[Work instructions]: In the entries below, begin at the line that has "Kérdése van a termékkel kapcsolatban?", stop after the line that has "pas Ninh Binh, juste", and output those lines exactly with no pictures.

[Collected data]
>>>
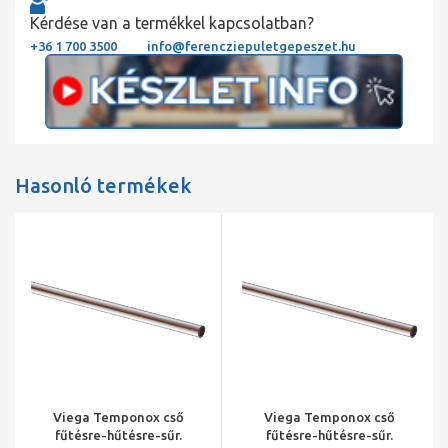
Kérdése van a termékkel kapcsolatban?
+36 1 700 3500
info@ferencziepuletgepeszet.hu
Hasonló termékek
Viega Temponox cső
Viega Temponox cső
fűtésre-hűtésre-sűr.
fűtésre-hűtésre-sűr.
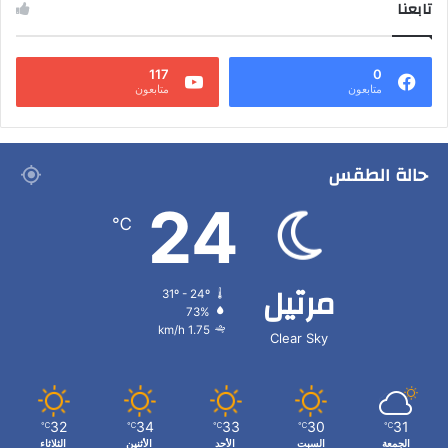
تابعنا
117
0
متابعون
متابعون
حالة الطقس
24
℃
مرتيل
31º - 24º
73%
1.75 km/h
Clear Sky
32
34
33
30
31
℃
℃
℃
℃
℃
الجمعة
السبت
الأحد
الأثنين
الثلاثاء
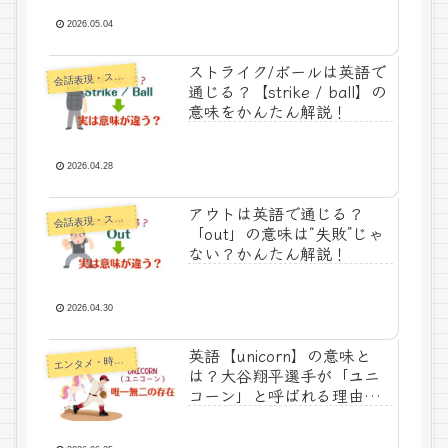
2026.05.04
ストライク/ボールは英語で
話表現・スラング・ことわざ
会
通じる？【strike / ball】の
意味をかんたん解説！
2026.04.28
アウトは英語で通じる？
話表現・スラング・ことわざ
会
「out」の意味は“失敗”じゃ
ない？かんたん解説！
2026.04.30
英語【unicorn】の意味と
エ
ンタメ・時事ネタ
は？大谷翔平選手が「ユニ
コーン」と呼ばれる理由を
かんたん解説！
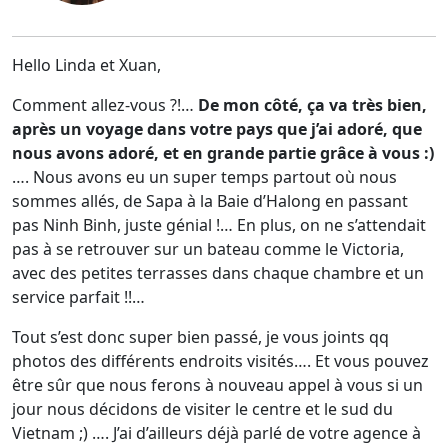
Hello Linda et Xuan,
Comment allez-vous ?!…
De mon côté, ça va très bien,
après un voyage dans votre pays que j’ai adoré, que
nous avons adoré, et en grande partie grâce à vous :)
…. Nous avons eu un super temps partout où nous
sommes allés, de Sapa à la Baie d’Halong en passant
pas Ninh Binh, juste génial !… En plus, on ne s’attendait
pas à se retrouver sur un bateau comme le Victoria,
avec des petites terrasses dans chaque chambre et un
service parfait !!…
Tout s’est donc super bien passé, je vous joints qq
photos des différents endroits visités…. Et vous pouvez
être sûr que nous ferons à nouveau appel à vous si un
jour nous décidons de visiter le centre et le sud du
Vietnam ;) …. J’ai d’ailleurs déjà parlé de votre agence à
<<<
>>>
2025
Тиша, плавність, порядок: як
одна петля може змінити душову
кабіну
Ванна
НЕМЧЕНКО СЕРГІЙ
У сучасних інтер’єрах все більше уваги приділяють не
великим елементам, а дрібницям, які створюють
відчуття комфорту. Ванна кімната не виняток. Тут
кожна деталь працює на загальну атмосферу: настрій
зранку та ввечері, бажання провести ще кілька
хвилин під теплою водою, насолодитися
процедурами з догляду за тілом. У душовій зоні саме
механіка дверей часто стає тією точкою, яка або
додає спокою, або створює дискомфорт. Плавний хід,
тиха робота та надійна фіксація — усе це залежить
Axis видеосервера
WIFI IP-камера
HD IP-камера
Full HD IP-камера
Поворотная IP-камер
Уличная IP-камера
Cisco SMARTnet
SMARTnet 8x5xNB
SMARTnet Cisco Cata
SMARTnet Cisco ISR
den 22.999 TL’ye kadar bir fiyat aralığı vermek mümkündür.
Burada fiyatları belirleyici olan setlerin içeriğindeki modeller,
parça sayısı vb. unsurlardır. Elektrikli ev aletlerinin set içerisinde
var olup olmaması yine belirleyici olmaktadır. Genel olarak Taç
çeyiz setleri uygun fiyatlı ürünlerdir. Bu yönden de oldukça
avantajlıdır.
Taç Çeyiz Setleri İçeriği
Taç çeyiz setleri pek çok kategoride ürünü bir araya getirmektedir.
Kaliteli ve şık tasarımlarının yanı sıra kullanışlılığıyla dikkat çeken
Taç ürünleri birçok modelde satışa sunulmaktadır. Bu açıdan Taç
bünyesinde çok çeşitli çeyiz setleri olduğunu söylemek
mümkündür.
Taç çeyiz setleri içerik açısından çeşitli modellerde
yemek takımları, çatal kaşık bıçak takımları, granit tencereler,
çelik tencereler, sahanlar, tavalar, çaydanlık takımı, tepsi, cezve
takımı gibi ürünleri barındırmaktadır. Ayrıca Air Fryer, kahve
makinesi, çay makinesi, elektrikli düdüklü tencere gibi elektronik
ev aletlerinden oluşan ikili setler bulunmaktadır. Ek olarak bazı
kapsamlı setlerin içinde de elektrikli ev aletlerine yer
<<<
>>>
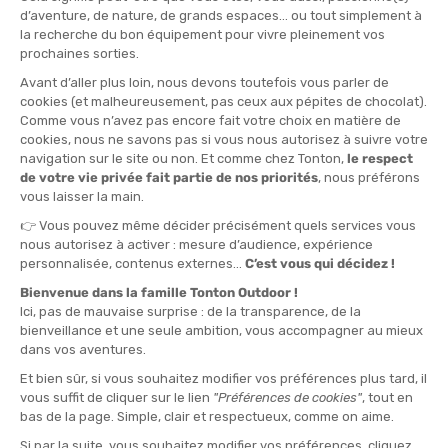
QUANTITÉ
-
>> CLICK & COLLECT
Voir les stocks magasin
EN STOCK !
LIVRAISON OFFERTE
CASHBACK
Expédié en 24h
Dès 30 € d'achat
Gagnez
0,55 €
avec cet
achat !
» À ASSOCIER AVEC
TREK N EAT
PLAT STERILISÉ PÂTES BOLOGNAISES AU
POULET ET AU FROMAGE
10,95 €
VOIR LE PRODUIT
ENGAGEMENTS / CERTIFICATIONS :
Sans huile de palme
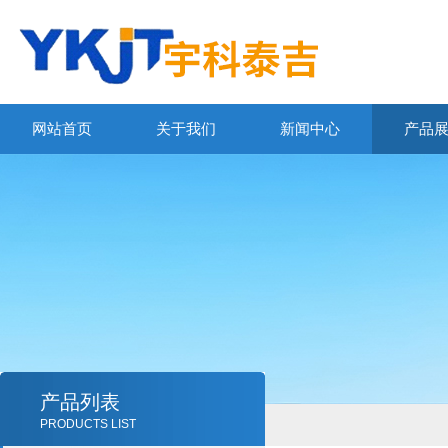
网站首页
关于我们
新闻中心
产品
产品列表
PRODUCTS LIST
<<<
[Exercise result]:
Kérdése van a termékkel kapcsolatban?
+36 1 700 3500
info@ferencziepuletgepeszet.hu
Hasonló termékek
Viega Temponox cső
Viega Temponox cső
fűtésre-hűtésre-sűr.
fűtésre-hűtésre-sűr.
تابعنا
117
0
متابعون
متابعون
حالة الطقس
24
℃
مرتيل
31º - 24º
73%
1.75 km/h
Clear Sky
32
34
33
30
31
℃
℃
℃
℃
℃
الجمعة
السبت
الأحد
الأثنين
الثلاثاء
2026.05.04
ストライク/ボールは英語で
話表現・スラング・ことわざ
会
通じる？【strike / ball】の
意味をかんたん解説！
2026.04.28
アウトは英語で通じる？
話表現・スラング・ことわざ
会
「out」の意味は“失敗”じゃ
ない？かんたん解説！
2026.04.30
英語【unicorn】の意味と
エ
ンタメ・時事ネタ
は？大谷翔平選手が「ユニ
コーン」と呼ばれる理由を
かんたん解説！
Hello Linda et Xuan,
Comment allez-vous ?!…
De mon côté, ça va très bien,
après un voyage dans votre pays que j’ai adoré, que
nous avons adoré, et en grande partie grâce à vous :)
…. Nous avons eu un super temps partout où nous
sommes allés, de Sapa à la Baie d’Halong en passant
pas Ninh Binh, juste génial !… En plus, on ne s’attendait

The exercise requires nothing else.